Recréation du serpent d'airain

 

Aaron, le frère de Moïse, vient de mourir. Les Hébreux marchent dans le désert. Ils sont près de la Mer Rouge, à proximité du golfe d'Aqaba. Depuis de nombreuses semaines, ils peinent, souffrent et ne mangent pas à leur faim. La mort est à la porte. Le découragement se propage dans le peuple comme une traînée de poudre. Il faut aller voir Moïse, lui demander ce qu'il a dans la tête, quel est ce Dieu qui lui parle et les malmène ainsi. Il est impossible de continuer à marcher sans savoir quel est le but du voyage. Il serait si simple de retourner en Egypte !

La foule en colère désigne quelques personnes pour s'adresser à leur chef, qui reste si mystérieux, surtout depuis qu'Aaron, son frère, est mort. La délégation entre dans la tente de Moïse et l'interpelle avec vigueur : "Pourquoi nous as-tu fait monter d'Egypte, si c'est pour mourir dans le désert ? Nos femmes, nos enfants et nos vieillards dépérissent et même les plus valeureux d'entre nous perdent courage. Nous ne pouvons plus nous contenter d'une nourriture de famine !" Moïse les regarde longuement. Il n'a pas de réponse à leur fournir. Parfois, il s'interroge sur le plan de Yahvé. Il ne le dit pas, mais, à certains moments, il a de la peine à chasser le doute qui envahit son esprit. Cependant un sursaut réveille son vieux corps fatigué : "Ne vous découragez pas, Dieu viendra à notre secours".

Le peuple n'est pas satisfait de cette réponse évasive. Il s'interroge. Il y a ceux qui sont pour Moïse et ceux qui s'affirment contre lui. On en vient aux mains. Des bagarres fratricides se produisent. Les Hébreux sont entre eux comme les serpents brûlants, qui se faufilent dans le sable du désert. Les morts succèdent aux morts. Chacun sent bien que le peuple est en proie à une grave maladie qu'il faut enrayer. L'ancienne délégation se remet en marche vers la tente de Moïse : "Ne vois-tu pas ce qui se passe ? Un mal inconnu jusqu'ici est en train de frapper notre communauté. Les hommes, les femmes, les enfants ne se supportent plus. Les disputes se multiplient et nous n'arrivons plus à enterrer nos morts. Si tu n'intercèdes pas, auprès de Dieu, nous allons tous mourir". Moïse demande un temps de réflexion. Il repense à ces plaques de cuivre, où est gravée l'effigie d'un serpent brûlant, que des artisans locaux ont confectionné pour protéger les habitants contre les morsures de l'animal. Très vite, éclairé de l'intérieur, il fait le lien entre les serpents du désert et la violence incontrôlée des Hébreux, que personne ne peut arrêter. Alors, il fait revenir la délégation : "Façonnez, dit-il, un serpent en airain de grande taille, et placez-le sur un étendard, que chacun pourra voir de loin.

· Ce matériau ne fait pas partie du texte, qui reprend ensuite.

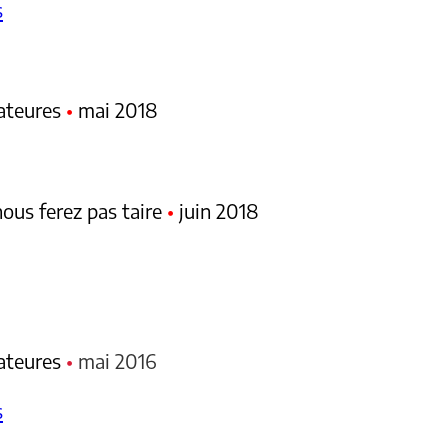
s
mateures
•
mai 2018
nous ferez pas taire
•
juin 2018
mateures
•
mai 2016
s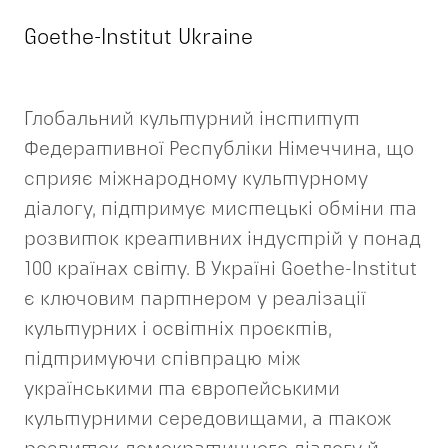
Goethe-Institut Ukraine
Глобальний культурний інститут
Федеративної Республіки Німеччина, що
сприяє міжнародному культурному
діалогу, підтримує мистецькі обміни та
розвиток креативних індустрій у понад
100 країнах світу. В Україні Goethe-Institut
є ключовим партнером у реалізації
культурних і освітніх проєктів,
підтримуючи співпрацю між
українськими та європейськими
культурними середовищами, а також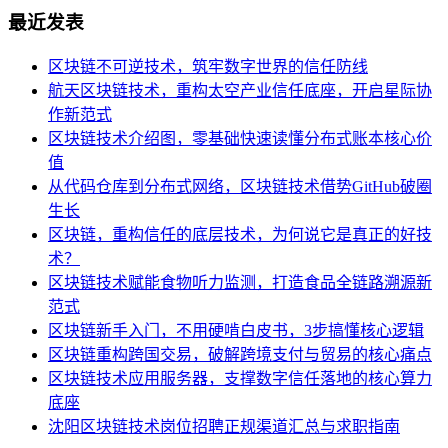
最近发表
区块链不可逆技术，筑牢数字世界的信任防线
航天区块链技术，重构太空产业信任底座，开启星际协
作新范式
区块链技术介绍图，零基础快速读懂分布式账本核心价
值
从代码仓库到分布式网络，区块链技术借势GitHub破圈
生长
区块链，重构信任的底层技术，为何说它是真正的好技
术？
区块链技术赋能食物听力监测，打造食品全链路溯源新
范式
区块链新手入门，不用硬啃白皮书，3步搞懂核心逻辑
区块链重构跨国交易，破解跨境支付与贸易的核心痛点
区块链技术应用服务器，支撑数字信任落地的核心算力
底座
沈阳区块链技术岗位招聘正规渠道汇总与求职指南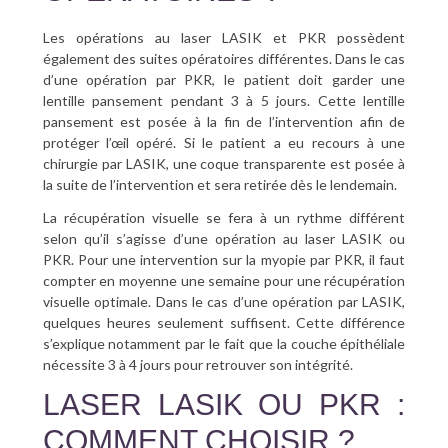
Les opérations au laser LASIK et PKR possèdent
également des suites opératoires différentes. Dans le cas
d’une opération par PKR, le patient doit garder une
lentille pansement pendant 3 à 5 jours. Cette lentille
pansement est posée à la fin de l’intervention afin de
protéger l’œil opéré. Si le patient a eu recours à une
chirurgie par LASIK, une coque transparente est posée à
la suite de l’intervention et sera retirée dès le lendemain.
La récupération visuelle se fera à un rythme différent
selon qu’il s’agisse d’une opération au laser LASIK ou
PKR. Pour une intervention sur la myopie par PKR, il faut
compter en moyenne une semaine pour une récupération
visuelle optimale. Dans le cas d’une opération par LASIK,
quelques heures seulement suffisent. Cette différence
s’explique notamment par le fait que la couche épithéliale
nécessite 3 à 4 jours pour retrouver son intégrité.
LASER LASIK OU PKR :
COMMENT CHOISIR ?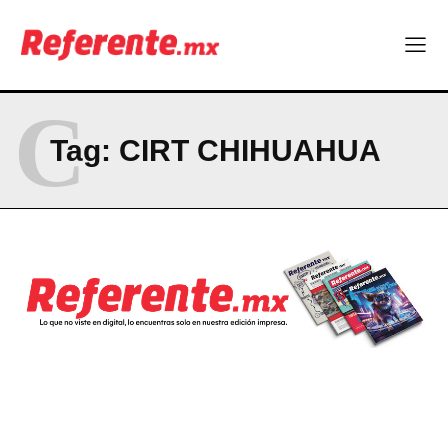
La Sierra Tarahumara tendrá una experiencia turística única
Company
C
ABOUT
Tag:
CIRT CHIHUAHUA
CONTACT
PRIVACY POLICY
NEWSLETTER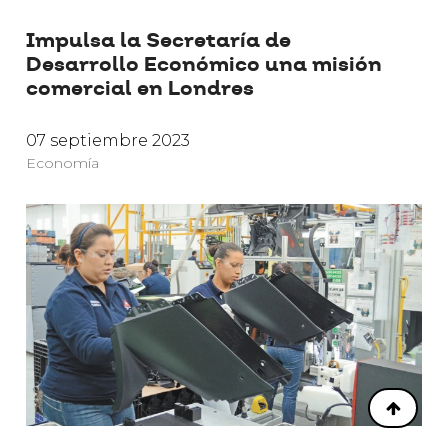
Impulsa la Secretaría de
Desarrollo Económico una misión
comercial en Londres
07 septiembre 2023
Economía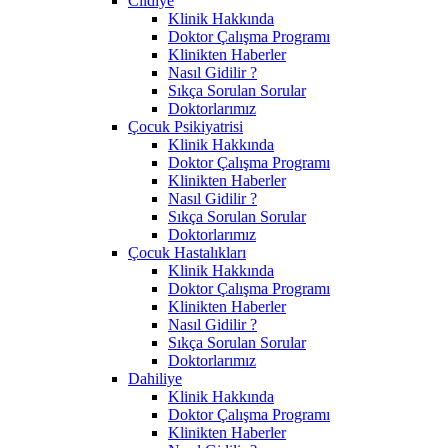
Cildiye
Klinik Hakkında
Doktor Çalışma Programı
Klinikten Haberler
Nasıl Gidilir ?
Sıkça Sorulan Sorular
Doktorlarımız
Çocuk Psikiyatrisi
Klinik Hakkında
Doktor Çalışma Programı
Klinikten Haberler
Nasıl Gidilir ?
Sıkça Sorulan Sorular
Doktorlarımız
Çocuk Hastalıkları
Klinik Hakkında
Doktor Çalışma Programı
Klinikten Haberler
Nasıl Gidilir ?
Sıkça Sorulan Sorular
Doktorlarımız
Dahiliye
Klinik Hakkında
Doktor Çalışma Programı
Klinikten Haberler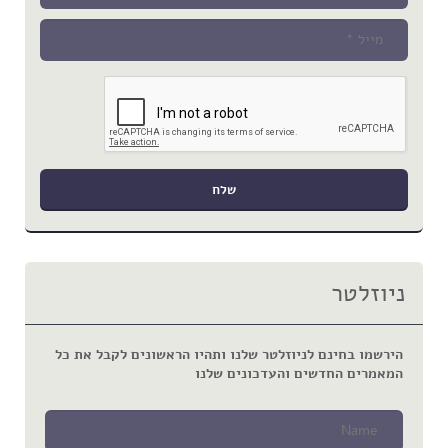
ניוזלטר
הירשמו בחינם לניוזלטר שלנו ותהיו הראשונים לקבל את כל
המאמרים החדשים והעדכונים שלנו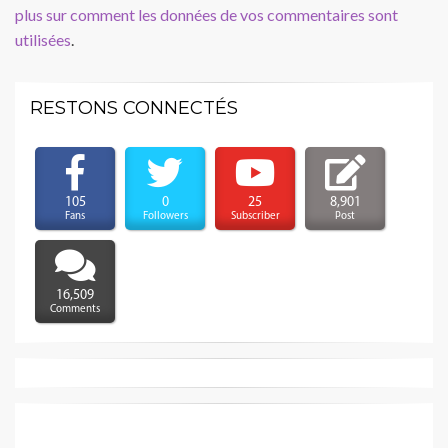
plus sur comment les données de vos commentaires sont
utilisées
.
RESTONS CONNECTÉS
105
0
25
8,901
Fans
Followers
Subscriber
Post
16,509
Comments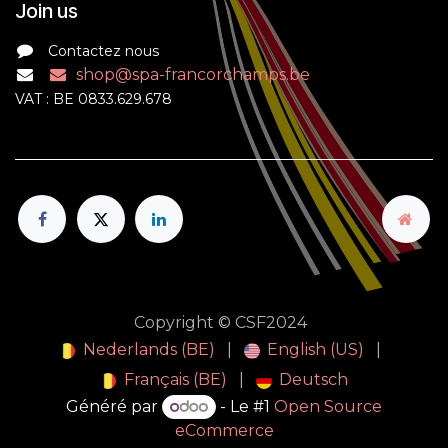
Join us
Contactez nous
shop@spa-francorchamps.be
VAT : BE 0833.629.678
Copyright © CSF2024
Nederlands (BE)
|
English (US)
|
Français (BE)
|
Deutsch
Généré par
- Le #1
Open Source
eCommerce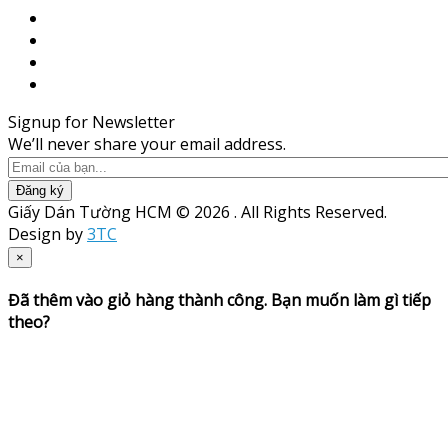
Signup for Newsletter
We’ll never share your email address.
Đăng ký
Giấy Dán Tường HCM © 2026 . All Rights Reserved.
Design by
3TC
×
Đã thêm vào giỏ hàng thành công. Bạn muốn làm gì tiếp
theo?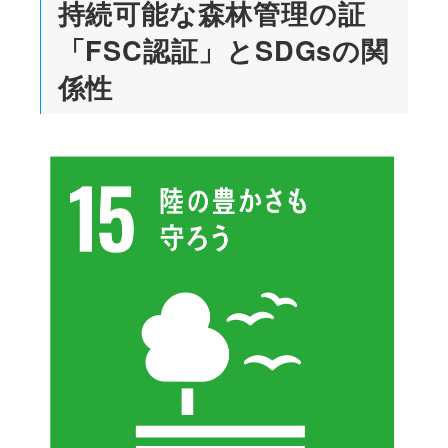
持続可能な森林管理の証
「FSC認証」とSDGsの関
係性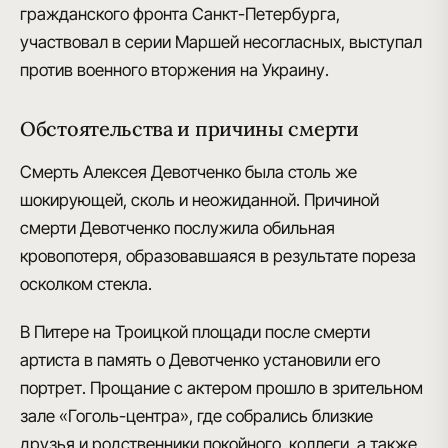
гражданского фронта Санкт-Петербурга,
участвовал в серии Маршей несогласных, выступал
против военного вторжения на Украину
.
Обстоятельства и причины смерти
Смерть Алексея Девотченко была столь же
шокирующей, сколь и неожиданной.
Причиной
смерти Девотченко послужила обильная
кровопотеря
, образовавшаяся в результате пореза
осколком стекла.
В Питере на Троицкой площади после смерти
артиста в память о Девотченко установили его
портрет. Прощание с актером прошло в зрительном
зале
«Гоголь-центра»
, где собрались близкие
друзья и родственники покойного, коллеги, а также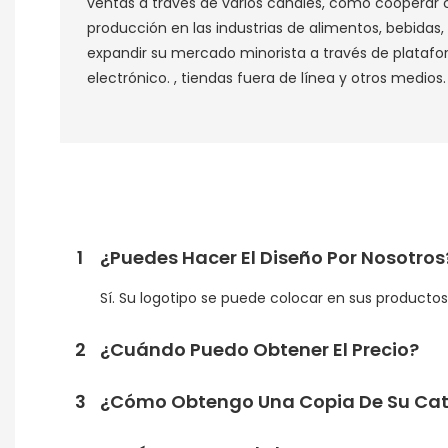
ventas a través de varios canales, como cooperar
producción en las industrias de alimentos, bebidas,
expandir su mercado minorista a través de plataf
electrónico. , tiendas fuera de línea y otros medios. 
1
¿Puedes Hacer El Diseño Por Nosotros
Sí. Su logotipo se puede colocar en sus product
2
¿Cuándo Puedo Obtener El Precio?
3
¿Cómo Obtengo Una Copia De Su Cat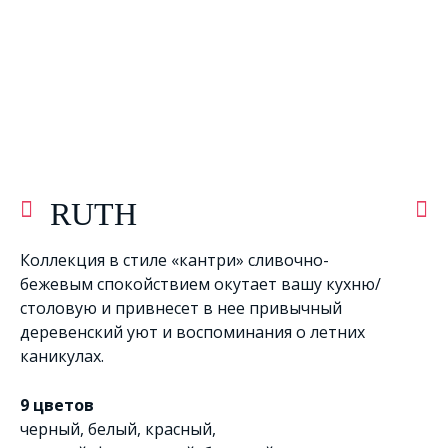
RUTH
Коллекция в стиле «кантри» сливочно-
бежевым спокойствием окутает вашу кухню/
столовую и привнесет в нее привычный
деревенский уют и воспоминания о летних
каникулах.
9 цветов
черный
,
белый
,
красный
,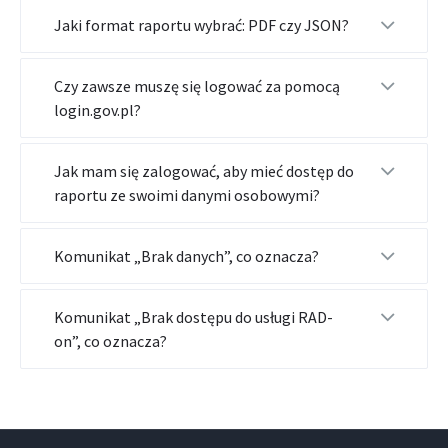
Jaki format raportu wybrać: PDF czy JSON?
Czy zawsze muszę się logować za pomocą
login.gov.pl?
Jak mam się zalogować, aby mieć dostęp do
raportu ze swoimi danymi osobowymi?
Komunikat „Brak danych”, co oznacza?
Komunikat „Brak dostępu do usługi RAD-
on”, co oznacza?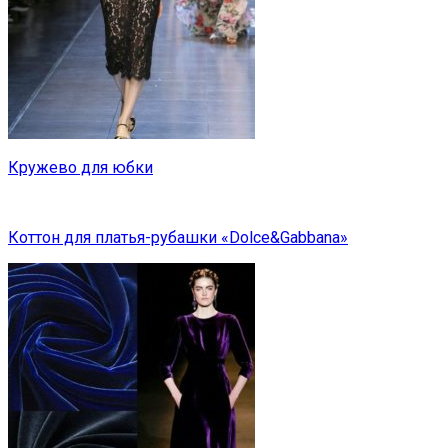
Кружево для юбки
Коттон для платья-рубашки «Dolce&Gabbana»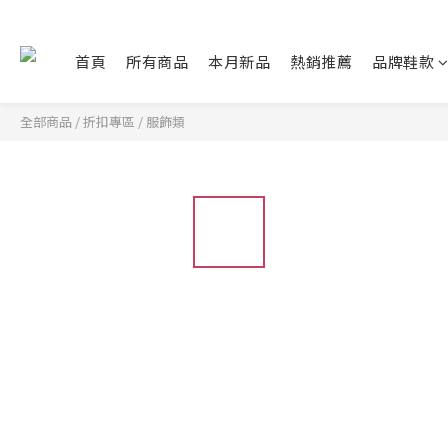
首頁
所有商品
本月新品
熱銷推薦
品牌鞋款
全部商品
/
折扣專區
/
服飾類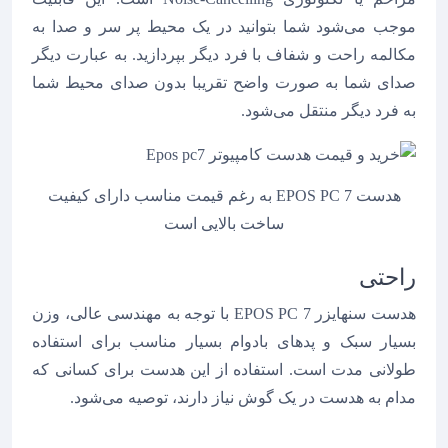
موجب می‌شود شما بتوانید در یک محیط پر سر و صدا به
مکالمه راحت و شفاف با فرد دیگر بپردازید. به عبارت دیگر
صدای شما به صورت واضح تقریبا بدون صدای محیط شما
به فرد دیگر منتقل می‌شود.
هدست EPOS PC 7 به رغم قیمت مناسب دارای کیفیت
ساخت بالایی است
راحتی
هدست سنهایزر EPOS PC 7 با توجه به مهندسی عالی، وزن
بسیار سبک و پدهای بادوام بسیار مناسب برای استفاده
طولانی مدت است. استفاده از این هدست برای کسانی که
مدام به هدست در یک گوش نیاز دارند، توصیه می‌شود.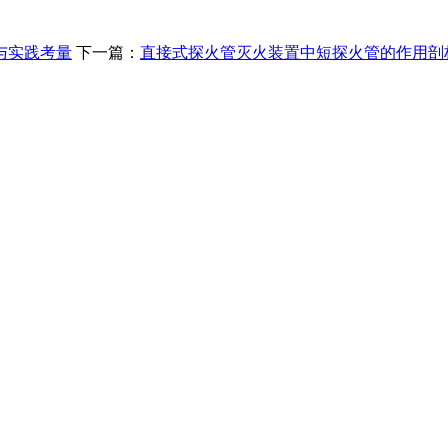
与实践考量
下一篇：
直接式探火管灭火装置中短探火管的作用剖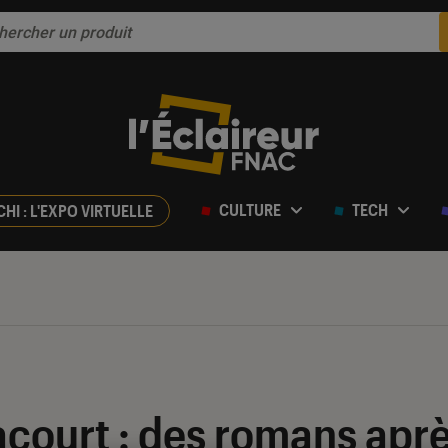
CULTURE
TECH
CHI : L'EXPO VIRTUELLE
court : des romans aprè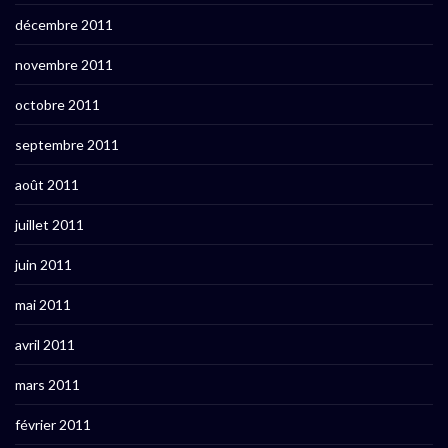
décembre 2011
novembre 2011
octobre 2011
septembre 2011
août 2011
juillet 2011
juin 2011
mai 2011
avril 2011
mars 2011
février 2011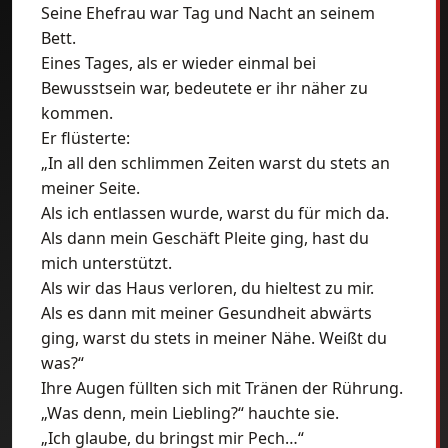
Seine Ehefrau war Tag und Nacht an seinem
Bett.
Eines Tages, als er wieder einmal bei
Bewusstsein war, bedeutete er ihr näher zu
kommen.
Er flüsterte:
„In all den schlimmen Zeiten warst du stets an
meiner Seite.
Als ich entlassen wurde, warst du für mich da.
Als dann mein Geschäft Pleite ging, hast du
mich unterstützt.
Als wir das Haus verloren, du hieltest zu mir.
Als es dann mit meiner Gesundheit abwärts
ging, warst du stets in meiner Nähe. Weißt du
was?“
Ihre Augen füllten sich mit Tränen der Rührung.
„Was denn, mein Liebling?“ hauchte sie.
„Ich glaube, du bringst mir Pech…“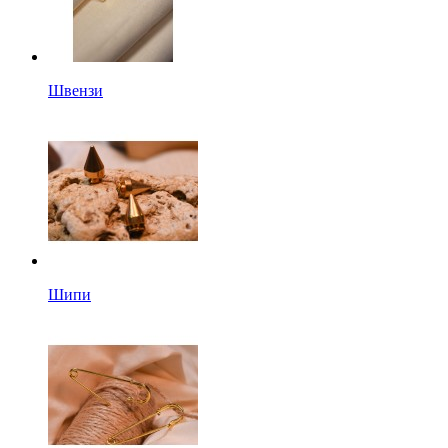
Швензи
Шипи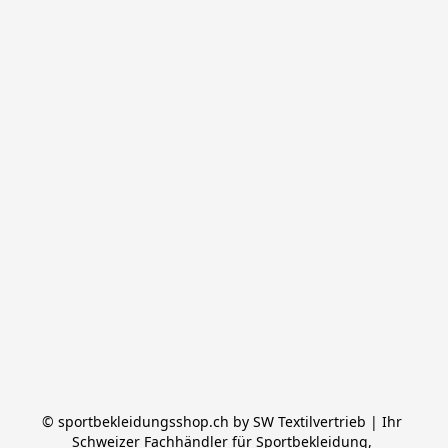
© sportbekleidungsshop.ch by SW Textilvertrieb | Ihr 
Schweizer Fachhändler für Sportbekleidung, 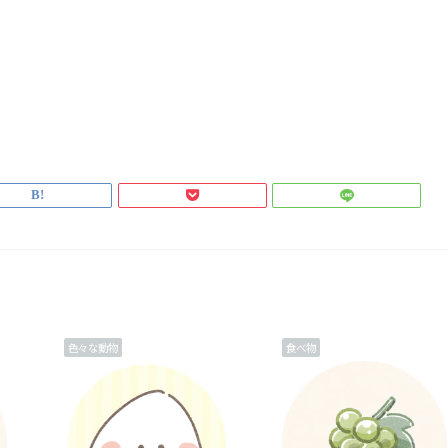
色々な動物
食べ物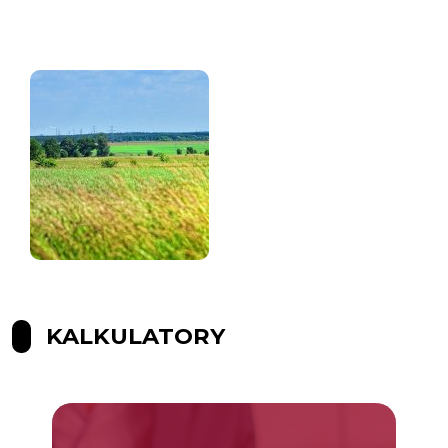
KALKULATORY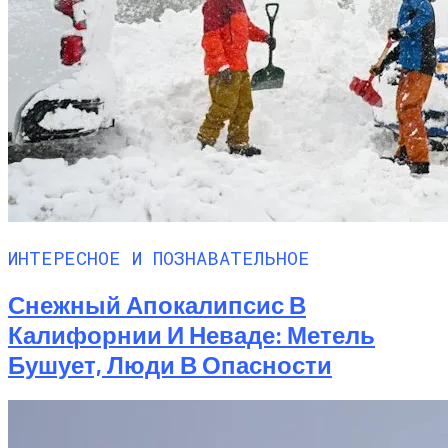
ИНТЕРЕСНОЕ И ПОЗНАВАТЕЛЬНОЕ
Снежный Апокалипсис В
Калифорнии И Неваде: Метель
Бушует, Люди В Опасности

Si quelqu'un est en proie à une violence meurtrière, qu'il regarde le serpent d'airain ; tout rentrera dans l'ordre et il aura la vie sauve".

Les Hébreux ont appris à fondre le cuivre que leur fournit une mine toute proche, et ils savent aussi le mélanger avec d'autres métaux pour obtenir cet alliage très dur que l'on appelle l'airain. Comme la violence de l'homme, l'airain fait preuve d'une très grande dureté ; comme elle aussi, il renvoie en écho, en les démultipliant, les coups qu'il reçoit. Dans une intuition fulgurante, Moïse a compris que l'alliage du serpent et de l'airain était propre à représenter avec force la violence que l'homme ne maîtrisait plus. En la regardant en face, il allait pouvoir la réintégrer en lui et la rendre ainsi inoffensive. Ce qui était magique lorsque l'individu voulait se prémunir contre la morsure mortelle des serpents allait, par une transmutation symbolique, rétablir l'équilibre humain de l'Hébreu perturbé, en remettant la violence à sa place. Le texte dit que Moïse façonne lui-même le serpent d'airain. C'est une manière de signifier que l'acte créateur vient de lui et non de l'artisan qui modèle la sculpture selon ses propres ordres. C'est donc cette découverte profondément humaine qui a permis au peuple hébreu d'enrayer la violence mimétique, qui menaçait la communauté. Elle continue, aujourd'hui encore, à nous révéler que chacun doit intégrer sa propre violence sous peine de mort.